Specify device to use as primary on Raid1 array re-sync

Nicolas Brisac <nico@xxxxxxxxxxx> · Thu, 5 Feb 2009 17:42:35 +1100 (EST)

Hi everyone,

we have several servers running OpenVZ virtual machines.
We are trying to put in place a system that allows us to "migrate" virtual machines from one host to another quickly and easily, to perform maintenance on a host for example.

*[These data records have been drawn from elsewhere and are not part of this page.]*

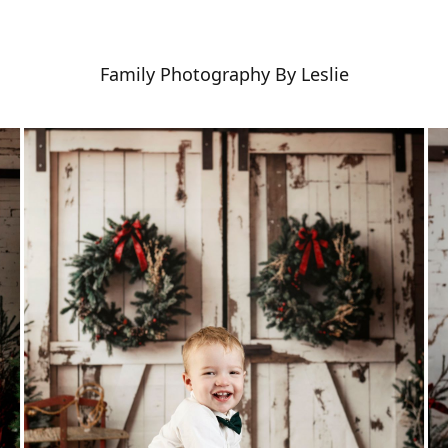
Family Photography By Leslie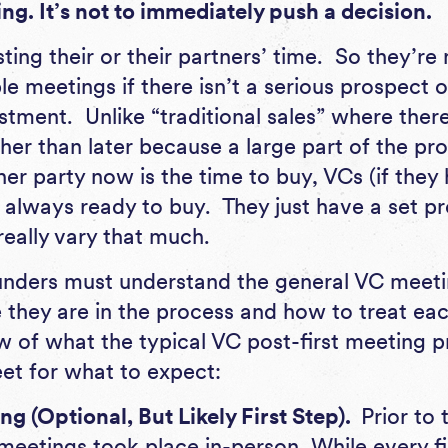
ng. It’s not to immediately push a decision.
ting their or their partners’ time. So they’re
e meetings if there isn’t a serious prospect o
tment. Unlike “traditional sales” where ther
her than later because a large part of the pro
er party now is the time to buy, VCs (if they 
t always ready to buy. They just have a set p
really vary that much.
unders must understand the general VC meeti
they are in the process and how to treat eac
w of what the typical VC post-first meeting 
eet for what to expect:
g (Optional, But Likely First Step).
Prior to
eetings took place in-person. While every fi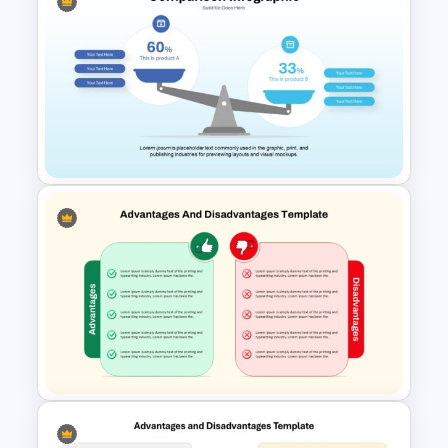
4 Level Decision Making
Pyramid Template
Comparison Infographic
Template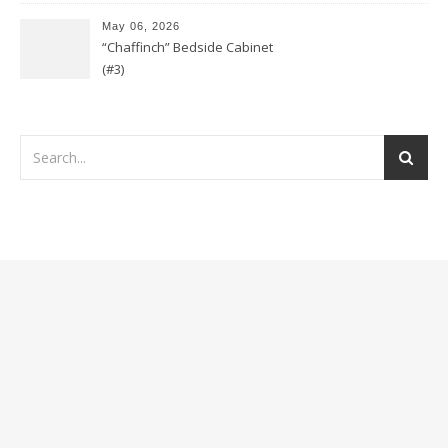
May 06, 2026
“Chaffinch” Bedside Cabinet
(#3)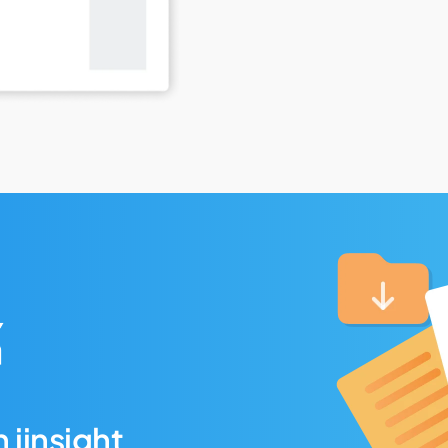
 iinsight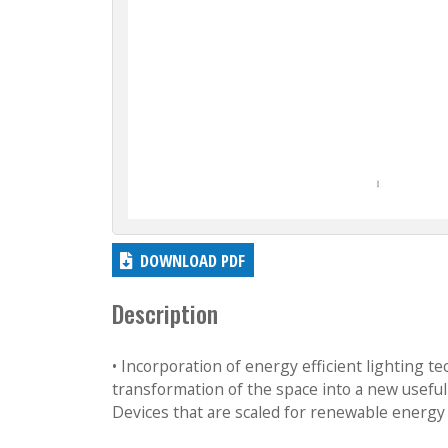
DOWNLOAD PDF
Description
• Incorporation of energy efficient lighting t
transformation of the space into a new usef
Devices that are scaled for renewable energy 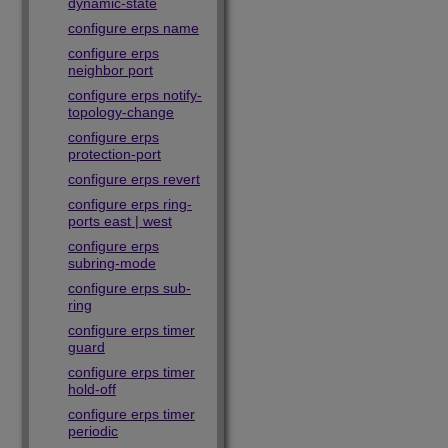
dynamic-state
configure erps name
configure erps
neighbor port
configure erps notify-
topology-change
configure erps
protection-port
configure erps revert
configure erps ring-
ports east | west
configure erps
subring-mode
configure erps sub-
ring
configure erps timer
guard
configure erps timer
hold-off
configure erps timer
periodic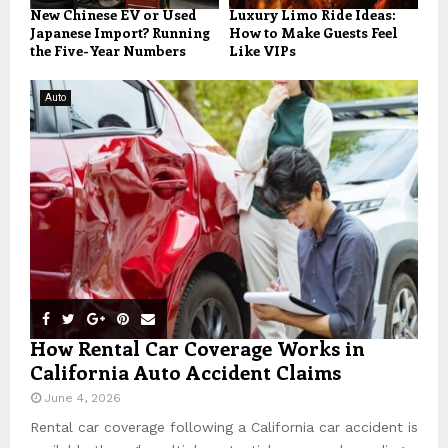
New Chinese EV or Used
Luxury Limo Ride Ideas:
Japanese Import? Running
How to Make Guests Feel
the Five-Year Numbers
Like VIPs
Auto
How Rental Car Coverage Works in
California Auto Accident Claims
June 4, 2026
Rental car coverage following a California car accident is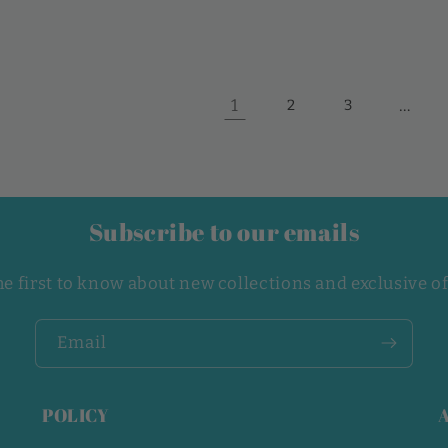
1
…
2
3
Subscribe to our emails
he first to know about new collections and exclusive of
Email
POLICY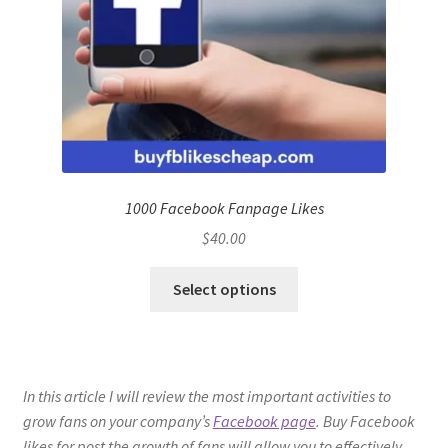
1000 Facebook Fanpage Likes
$
40.00
Select options
In this article I will review the most important activities to
grow fans on your company’s
Facebook page
. Buy Facebook
likes for post the growth of fans will allow you to effectively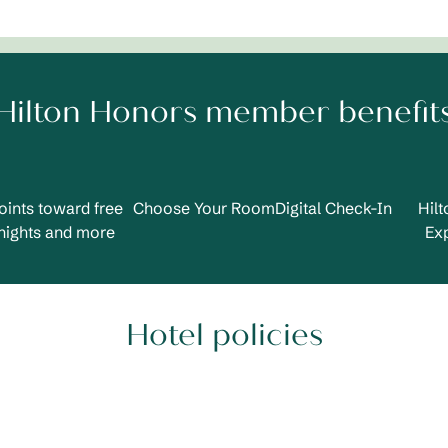
Hilton Honors member benefit
oints toward free
Choose Your Room
Digital Check-In
Hil
nights and more
Ex
Hotel policies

To achieve this, we decided to export an LVM slice over ISCSI from one host and raid it (Raid1) with a local LVM slice on the host that is running the virtual machine (each VM has its own LVM slice).
We are using an internal bitmap in the Raid1 arrays to speed the re-sync up.
This works fine and we are able to:

  - stop the VM on the primary host
  - stop the array on the primary host and logout the ISCSI target
  - assemble a degraded array on the failover host with the LVM slice that was exported over ISCSI
  - start the VM on the failover host without any data loss

we are using a degraded array on the failover host rather than mounting the LVM slice directly, so that the bitmap gets updated.

The problem occurs when doing the opposite steps:
If we assemble a degraded array on the primary host with the ISCSI target only, we can see the latest data fine.
But as soon as we re-add the local LVM slice to the array, the data that are used are those from before the fail-over (from the local LVM slice).

I would have assumed that, as the bitmap on the remote (ISCSI) LVM slice had been updated and was the more recent, it would be used as the "primary" device in the re-sync process.

The only way we have found so far to access the latest data is to zero-out the local LVM slice superblock or remove its bitmap.
Both solutions have the same result: a complete re-sync.
However, some of the VM are more than 100G big and therefore the re-sync takes way too long.

Even marking the local device as failed before stopping the array on the primary host, and re-adding it when assembling the array doesn't seem to solve the problem.

Is there any way to specify to mdadm which device to use as the "primary" when doing he re-sync?
Or maybe a way to mark a raid member as out-of-date so that it's data get overwritten by the other member's data, but using the bitmap to make the re-sync faster?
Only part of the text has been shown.